Birleşmiş Milletler (BM) tarafından gerçekleştirilen “Küresel İlkeler Sözleşmesi” (UNGC) Sürekli rekabet içindeki iş dünyasına ortak bir kalkınma kültürü oluşturmak üzere sürdürülebilirlik, sosyal sorumluluk ve yolsuzluğa karşı mücadele konusunda evrensel ilkeler öneren yenilikçi bir kurumsal sorumluluk yaklaşımıdır.

1999 Yılında Davos’ta düzenlenen Dünya Ekonomik Forumu sırasında dönemin Birleşmiş Milletler Genel Sekreteri Kofi ANNAN’ın iş dünyası liderlerine “Bin Yıl Kalkınma Hedefleri” doğrultusunda bir çağrıda bulundu. Özetle; Yeni küresel ekonominin sürdürülebilirliğini sağlamak için gerekli olan çevresel ve sosyal dayanakların oluşturulmasına destek vermeye ve tüm Dünya halkları için küresel yatırımlar yapmaya davet etmişti. Küresel İlkeler Sözleşmesi olarak adlandırılan bu çağrının resmi bir nitelik kazanması ise, 26.Temmuz.2000 Tarihinde BM merkezinde yapılan toplantıda gerçekleşti.

Küresel İlkeler Sözleşmesi( KİS ) Şirketlerin kamuoyuna çevre konusunda verdiği en sağlam taahhütlerden biridir. Bilindiği gibi “Sürdürülebilir kalkınma, çevre, kurumsal sosyal sorumluluk vb. konular “ iş dünyasının gündemindeki ağırlığını giderek artırmaktadır. Şirketler her yıl bu konularda kendilerine hedefler koyuyorlar ve yıl sonunda bu hedeflerin ne kadarını ve nasıl yerine getirdiklerini belgeleriyle birlikte kamuoyu ile paylaşıyorlar.
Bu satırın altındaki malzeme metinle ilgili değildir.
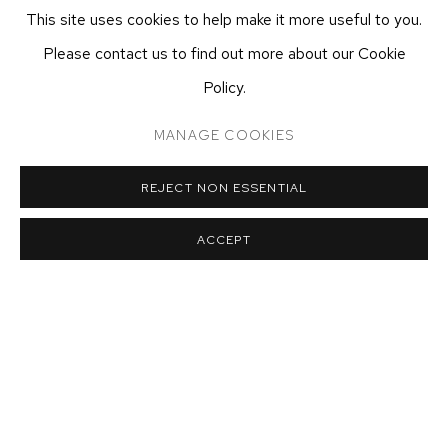
This site uses cookies to help make it more useful to you.
T 212-625-1250
Please contact us to find out more about our Cookie
ecfa@ecfa.com
Policy.
ETHAN COHEN GALLERY
AT THE KUBE ART CENTER
MANAGE COOKIES
20 KENT ST
BEACON, NY 12508
REJECT NON ESSENTIAL
T 212-625-1250
ecfa@ecfa.com
ACCEPT
MANAGE COOKIES
COPYRIGHT ©2026 ETHAN COHEN GALLERY
SITE BY ARTLOGIC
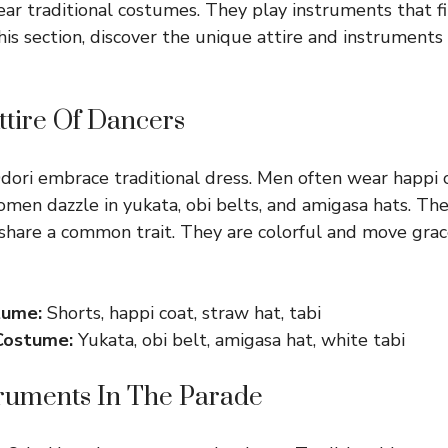
ar traditional costumes. They play instruments that fil
this section, discover the unique attire and instruments 
Attire Of Dancers
ori embrace traditional dress. Men often wear happi c
omen dazzle in yukata, obi belts, and amigasa hats. Th
 share a common trait. They are colorful and move grac
tume:
Shorts, happi coat, straw hat, tabi
Costume:
Yukata, obi belt, amigasa hat, white tabi
truments In The Parade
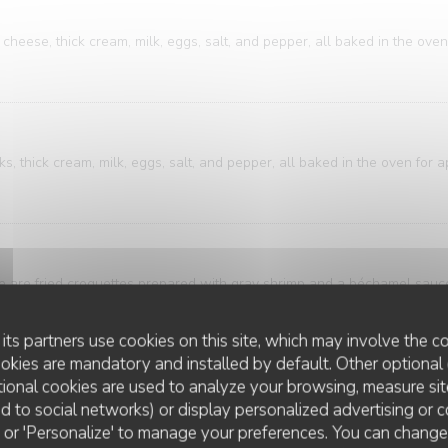
cheese, thick cream, milk, eggs, salt, and pepper, all baked in the oven
, thick cream, milk, eggs, salt, and pepper, all baked in the oven for 
ese are fried croquettes prepared with gray shrimp and a béchamel sau
breadcrumbs.
its partners use cookies on this site, which may involve the co
ookies are mandatory and installed by default. Other optional 
ional cookies are used to analyze your browsing, measure sit
ure of bistro and brasserie cuisine. A classic that's both accessible an
ted to social networks) or display personalized advertising or c
ring is elegantly presented alongside meticulously sliced potatoes, bath
ll' or 'Personalize' to manage your preferences. You can chang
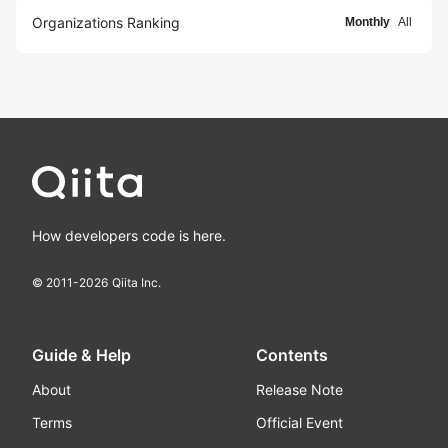
Organizations Ranking
Monthly
All
How developers code is here.
© 2011-
2026
Qiita Inc.
Guide & Help
Contents
About
Release Note
Terms
Official Event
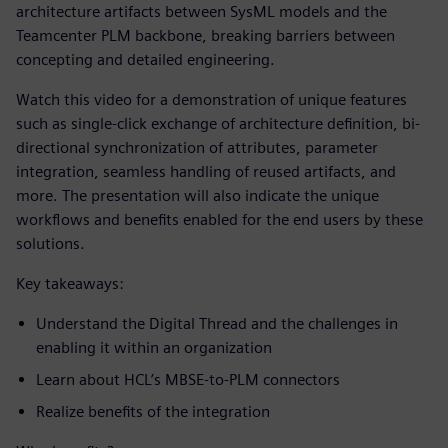
architecture artifacts between SysML models and the
Teamcenter PLM backbone, breaking barriers between
concepting and detailed engineering.
Watch this video for a demonstration of unique features
such as single-click exchange of architecture definition, bi-
directional synchronization of attributes, parameter
integration, seamless handling of reused artifacts, and
more. The presentation will also indicate the unique
workflows and benefits enabled for the end users by these
solutions.
Key takeaways:
Understand the Digital Thread and the challenges in
enabling it within an organization
Learn about HCL’s MBSE-to-PLM connectors
Realize benefits of the integration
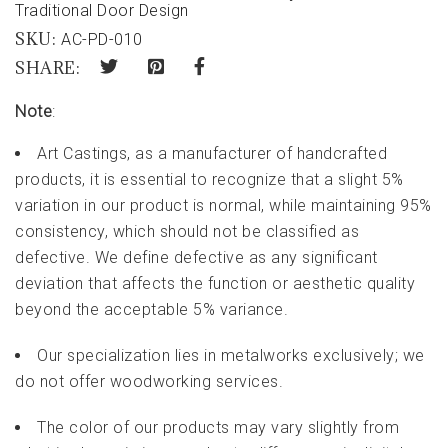
Traditional Door Design
SKU:
AC-PD-010
SHARE:
Note
:
Art Castings, as a manufacturer of handcrafted
products, it is essential to recognize that a slight 5%
variation in our product is normal, while maintaining 95%
consistency, which should not be classified as
defective. We define defective as any significant
deviation that affects the function or aesthetic quality
beyond the acceptable 5% variance.
Our specialization lies in metalworks exclusively; we
do not offer woodworking services.
The color of our products may vary slightly from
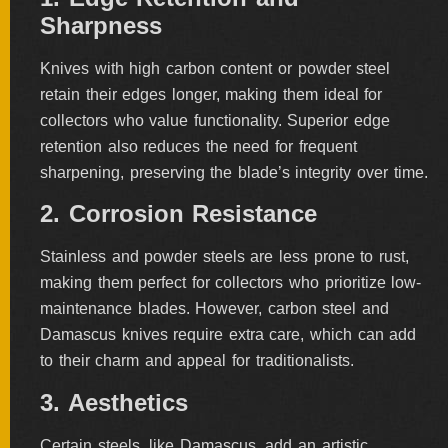
Sharpness
Knives with high carbon content or powder steel
retain their edges longer, making them ideal for
collectors who value functionality. Superior edge
retention also reduces the need for frequent
sharpening, preserving the blade’s integrity over time.
2. Corrosion Resistance
Stainless and powder steels are less prone to rust,
making them perfect for collectors who prioritize low-
maintenance blades. However, carbon steel and
Damascus knives require extra care, which can add
to their charm and appeal for traditionalists.
3. Aesthetics
Certain steels, like Damascus, add an artistic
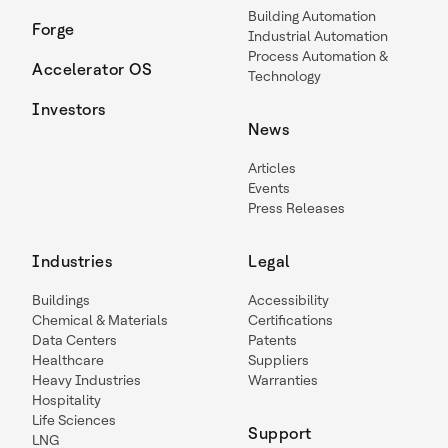
Building Automation
Forge
Industrial Automation
Process Automation &
Accelerator OS
Technology
Investors
News
Articles
Events
Press Releases
Industries
Legal
Buildings
Accessibility
Chemical & Materials
Certifications
Data Centers
Patents
Healthcare
Suppliers
Heavy Industries
Warranties
Hospitality
Life Sciences
Support
LNG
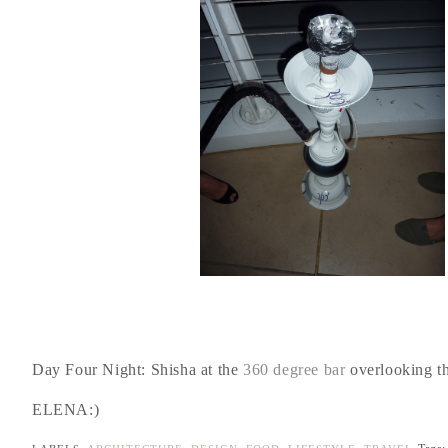
Day Four Night: Shisha at the
360 degree bar
overlooking t
ELENA:)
Dünya’da 8.000 den fazla şirket bu sözleşmeyi imzaladı.

Türkiye’de 2002 yılından itibaren KSİ gündeme gelmeye başladı . Bugüne kadar da 300 e yakın firma 10 maddeli KSİ’i imzaladı. Ancak 59 firma raporlama yapabildi. Bu da imza atanların dörtte üçünün attığı imzanın arkasında durmadığı,taahhütlerini yerine getirmediği anlamındadır.

Örneğin bir firmamız verdiği sözü tutup raporunu kamuoyu ile paylaştı. Çevre konusunda bayilerde ve merkezde kullanılan suyun arıtılarak yeniden kullanılmasının sağlandığı, çatıya açılan ışık panelleri ve tasarruflu ampullerle elektrik tüketiminde % 13 tasarruf sağlandığı, atık yağ, ambalaj, akü ve diğer atıkların geri dönüşümü sayesinde 33 Milyon TL lik kaynak yaratılmış aynı zamanda çevreye katkı sunulmuş olduğunu raporladı.

Küresel İlkeler Sözleşmesinin 10 ilkesi şöyledir.

İş dünyasınca:

İlan edilmiş insan haklarını desteklemeli ve bu haklara saygı duymalı,

İnsan hakları ihlallerinin suç ortağı olmamalı,

Çalışanların sendikalaşma ve toplu müzakere özgürlüğünü desteklemeli,

Zorla ve zorunlu işçi çalıştırılmasına son verilmeli,

Her türlü çocuk işçi çalıştırılmasına son verilmeli,

İşe alım ve işe yerleştirmede ayrıcalığa son verilmeli,

Çevre sorunlarına karşı ihtiyati yaklaşmaları desteklemeli,

Çevresel sorumluluğu artıracak her türlü faaliyete ve oluşuma destek vermeli,

Çevre dostu teknolojilerin gelişmesini ve yaygınlaşmasını desteklemeli,

Rüşvet ve haraç dahil her türlü yolsuzlukla savaşmalı.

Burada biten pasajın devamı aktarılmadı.